Epipactis helleborine

(Linné) Crantz 1769

épipactis à larges feuilles

Vouxey, 18 juillet 2016

Description sommaire :
Plante robuste et haute.
Feuilles ovales, larges, non engainantes.
Inflorescence allongée.
Fleurs moyennes, ouvertes, verdâtres plus ou moins lavées de pourpre.
Pédoncule teinté de pourpre.

Répartition en France : Epipactis helleborine est très répandu partout en France, sur tous les types de sols, en lisière de forêts, parfois dans des milieux anthropiques comme les parcs ou jardins.

Protection nationale : non
Liste rouge nationale : LC (préoccupation mineure)
Protection en Lorraine : non
Liste rouge lorraine : LC (préoccupation mineure)

Floraison : Juin à août.

Répartition dans les Vosges : Epipactis helleborine est commun dans la région de Neufchâteau où ses stations sont nombreuses. Ailleurs, les mentions sont plus rares, mais sa présence sur la carte est sans doute sous-évaluée faute de prospection.

L’espèce est nettement plus rare dans les Hautes-Vosges même si des citations anciennes existent. Elle est connue autour de Saint-Dié-des-Vosges, sur la dolomie, mais aussi à Saulxures-sur-Moselotte et à Liézey. Cette station est à ce jour la plus haute du département (728 m).

L’espèce semble mal supporter le grès puisque aucune station ne figure dans le « trou des Vosges ». Cependant, peut-être s’agit-il d’un manque de prospection ?

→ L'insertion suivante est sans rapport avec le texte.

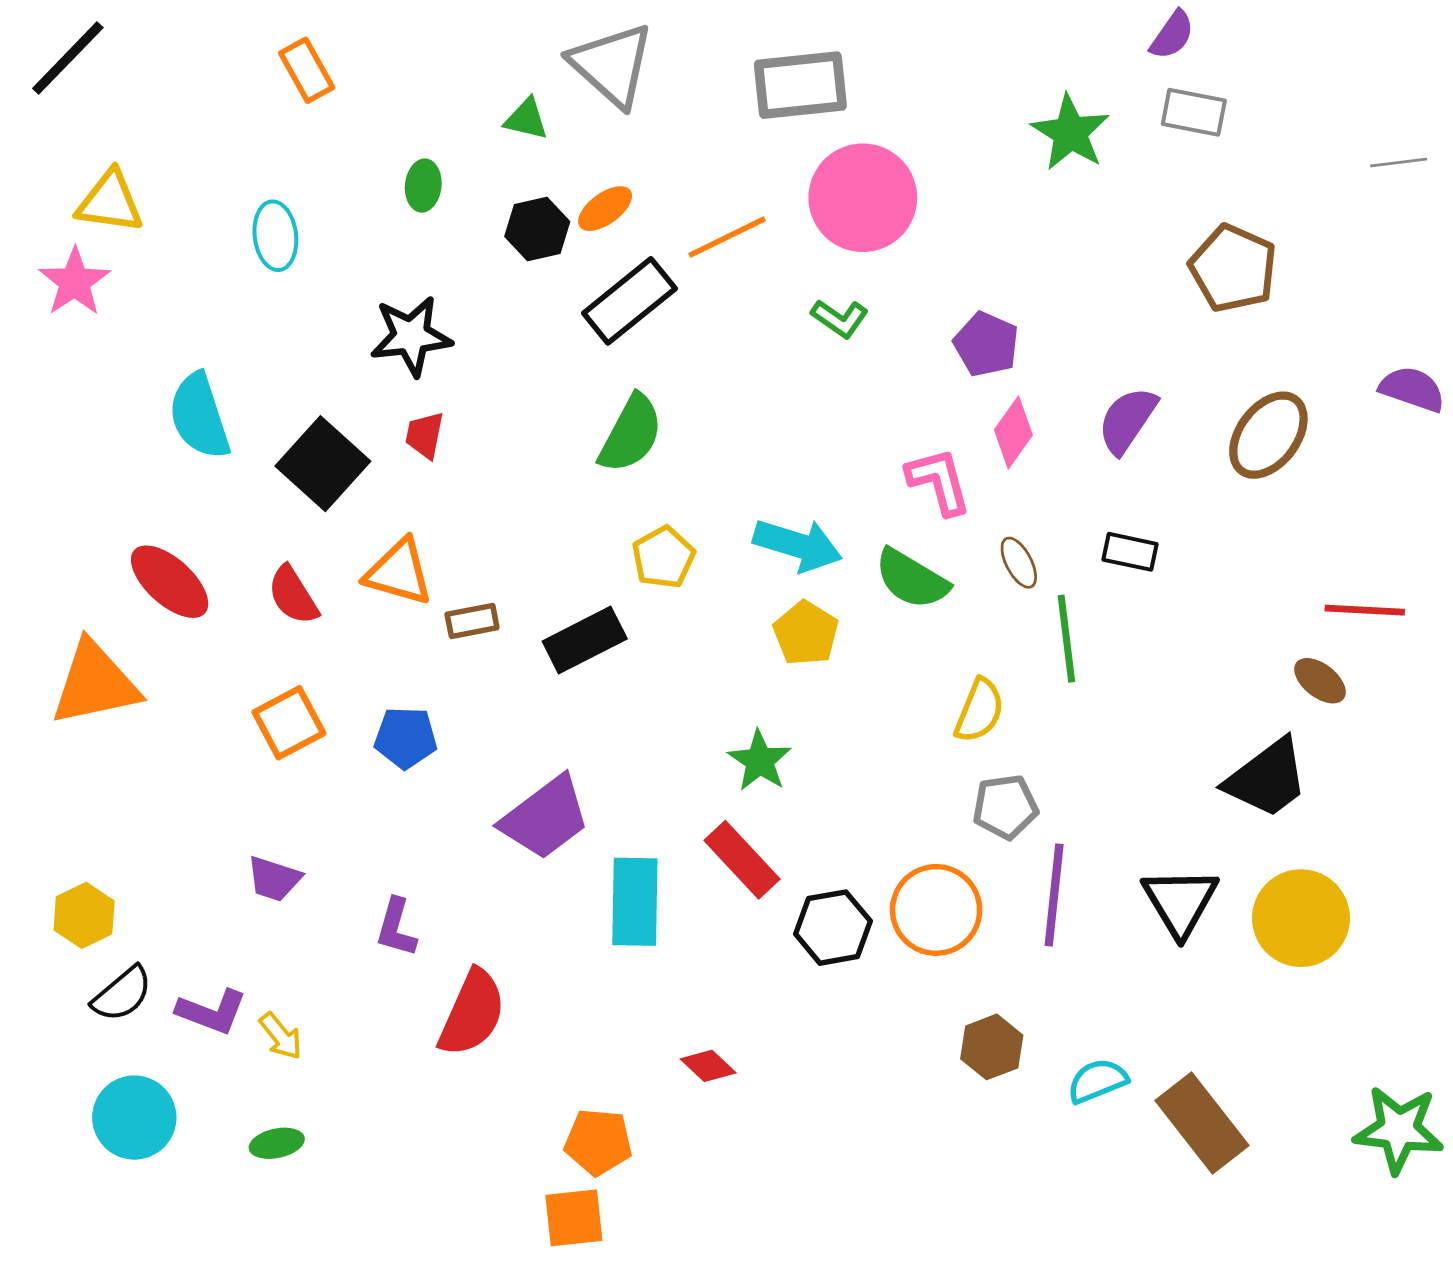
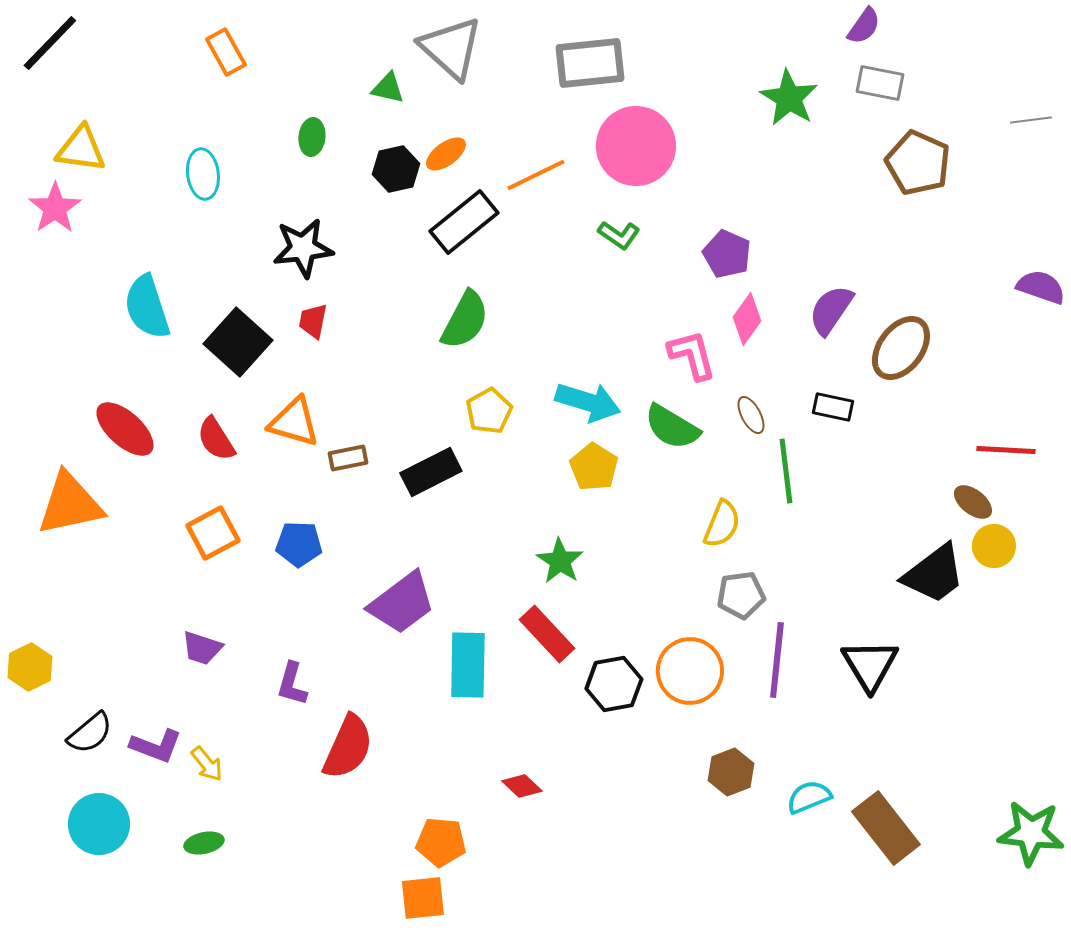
brown pentagon: (1233, 268) -> (918, 163), moved
brown ellipse: (1268, 435) -> (901, 348), moved
yellow hexagon: (84, 915) -> (30, 667), moved
yellow circle: (1301, 918) -> (994, 546), moved, size x0.6

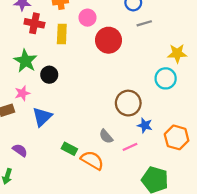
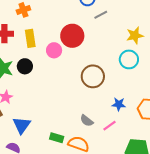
pink circle: (87, 18) -> (54, 50), moved
black circle: (49, 75) -> (25, 66), moved
brown circle: (128, 103) -> (93, 76), moved
blue triangle: (42, 117) -> (22, 125), moved

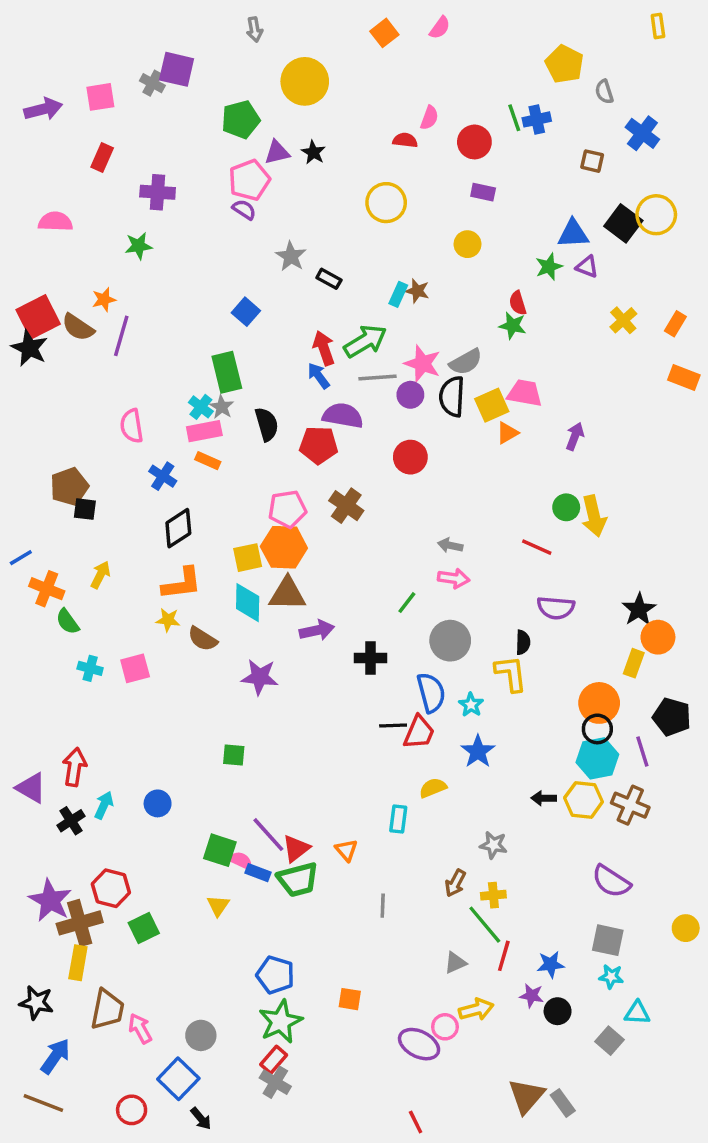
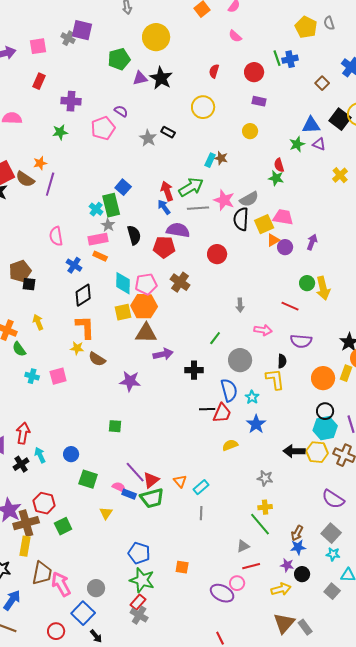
gray semicircle: (604, 92) -> (329, 23), moved
pink semicircle: (429, 118) -> (235, 36), moved, turned 112
red semicircle: (405, 140) -> (214, 71), turned -80
black star: (313, 152) -> (161, 78), size x1.6
brown square: (592, 161) -> (322, 83), turned 32
pink pentagon: (249, 180) -> (103, 128), moved
black rectangle: (329, 279) -> (168, 132), moved
blue square: (246, 312) -> (123, 187), moved
purple circle: (410, 395) -> (285, 247), moved
cyan cross: (201, 407) -> (96, 209), moved
gray arrow: (450, 545) -> (240, 305), turned -104
yellow arrow: (100, 575) -> (38, 322), turned -49
pink arrow: (454, 578) -> (263, 330), moved
orange L-shape: (182, 584) -> (85, 327), turned -85
cyan diamond: (248, 603) -> (123, 283), moved
orange circle: (599, 703) -> (323, 378), moved
black arrow: (544, 798) -> (294, 451), size x1.5
cyan arrow: (104, 805) -> (40, 455), turned -49
cyan rectangle: (398, 819) -> (201, 487), moved, turned 42
green square: (220, 850) -> (88, 479), moved
brown arrow: (455, 883) -> (297, 533), moved
gray square: (608, 940) -> (331, 533), turned 30
red line: (504, 956) -> (251, 566), moved, turned 60
yellow arrow: (476, 1009) -> (281, 589), moved
green star: (280, 1022) -> (142, 580), turned -30
pink arrow: (140, 1029) -> (61, 584), size x1.4

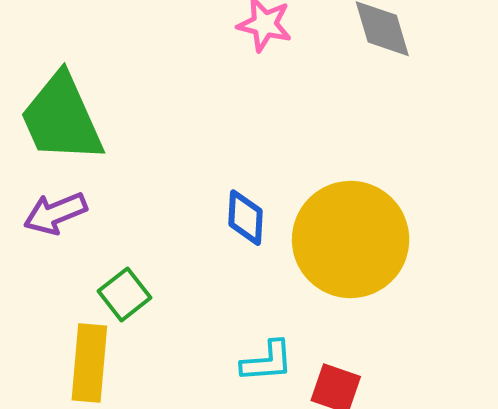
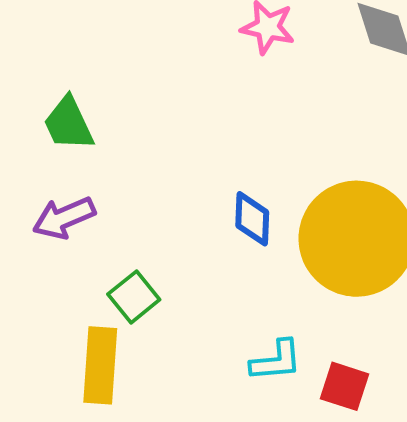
green trapezoid: (61, 118) -> (68, 124), size x0.6

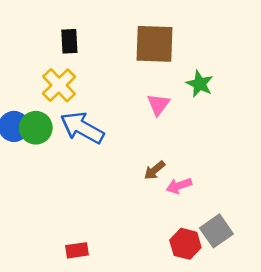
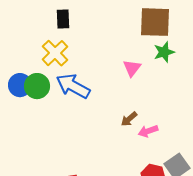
brown square: (154, 44) -> (155, 22), moved
green star: (200, 84) -> (164, 52), turned 30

L’espèce est à rechercher à Provenchères-sur-Fave (Colroy-la-Grande), « au Voyémont et à l’Abatteux, près des cols où affleure la dolomie » (Parent). À rechercher également dans le Massif vosgien sur les lisères les mieux exposées. À rechercher enfin entre Martigny-les-Bains et Monthureux-sur-Saône et dans toute la Vôge où les mentions sont inexistantes, ce qui est troublant.

Données anciennes : Mougeot (1836) la cite sur les bois montagneux, sur toutes les formations géologiques », à Gérardmer, Rambervillers, Châtel-sur-Moselle et Neufchâteau.

En 2019, l’espèce serait présente sur 52 communes.

Elle a été observée après 2000 à Avranville, Bettegney-Saint-Brice, Charmois-l’Orgueilleux, Contrexéville, Damas-aux-Bois, Évaux-et-Ménil, Grand, Hurbache, Jeuxey, Landaville, Les Forges, Liézey, Liffol-le-Grand, Martinvelle, Monthureux-le-Sec, Saint-Dié-des-Vosges, Saint-Jean-d’Ormont, Sanchey, Saulxures-sur-Moselotte, Senonges, Soulosse-sous-Saint-Élophe, Thuillières, Vincey, Vittel et Vouxey.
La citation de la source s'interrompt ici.